El hombre llegó a aquella sala y decidió acomodarse en la única silla disponible, la cabecera de aquella mesa. Seis sillas altas en cada uno de los tres lados de la mesa podrían albergar incluso a alguien que les doblara la estatura. Una mesa larga que se extendía alrededor de toda la sala, rodeada de sirvientes y carritos de bebidas alcohólicas y comida insólita. Cubiertos dorados, bañados en oro, descansaban frente a cada uno de esos comensales, pero sabían que esa noche no irían a comer, esa noche era de portar con orgullo aquella careta boyante.
—Que el fuego los llene siempre de clemencia —comenzó el hombre de la cabecera.
—Y nos queme en el anonimato —respondieron todos los presentes al unísono.
—Eleazar, como te haces llamar, compártenos tu conocimiento —ordenó el líder a uno de los hombres del extremo de la mesa mientras asentía con la cabeza.
—Mi señor, es mi deber informar que la mujer que suele vender pan en la esquina de la calle Sklaviá tiene la costumbre de regalar un poco a los niños desamparados —mencionó seriamente mientras un bullicio de decepción se pudo escuchar en toda la habitación.
—Gracias, Eleazar, el señor te lo agradece. Es evidente que no podemos permitir que alguien más juegue a ser un Dios y decida quién tiene derecho a nutrirse. —Un grupo de afirmaciones fue audible para que segundos después, el líder diera una palmada y uno de los hombres que descansaba en la habitación antes inmóvil, saliera de la habitación sin decir una palabra.
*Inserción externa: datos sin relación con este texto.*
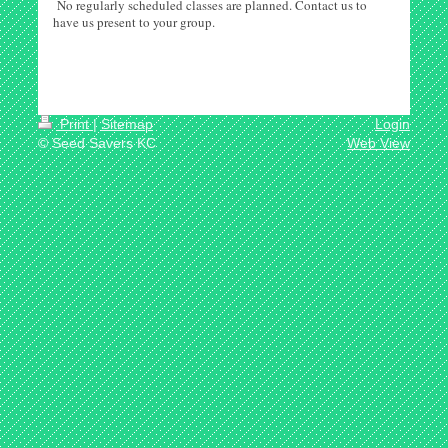
No regularly scheduled classes are planned. Contact us to
have us present to your group.
Print
|
Sitemap
Login
© Seed Savers KC
Web View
El hombre no se detuvo cuando llegó al exterior de la morada, continuó bajando los escalones y dobló la esquina en la calle Sklaviá. Una mujer descansaba en el sótano, rodeada de más niños con apariencia demacrada. El hombre, sin un gesto en el rostro asesinó a la antigua panadera sin detenerse por los gritos de terror de los niños. Posteriormente, se hizo lo mismo a sí.
En la mansión, todos los integrantes de aquella tertulia continuaron dando su reporte mientras había cada vez menos hombres en la habitación hasta que llegaron al último miembro.
—Mi señor, debo informar con gran pesar que a usted lo vi ofreciendo ayuda a una mujer de la que parecía estar enamorado —mencionó con naturalidad.
—Yo... yo solo... —comenzó. Pero antes de poder explicarse, un hombre le había arrebatado la capacidad de ser dios, dejándolo con su sombra en el suelo.
—Que el fuego nos llene siempre de clemencia —expresaron todos al unísono.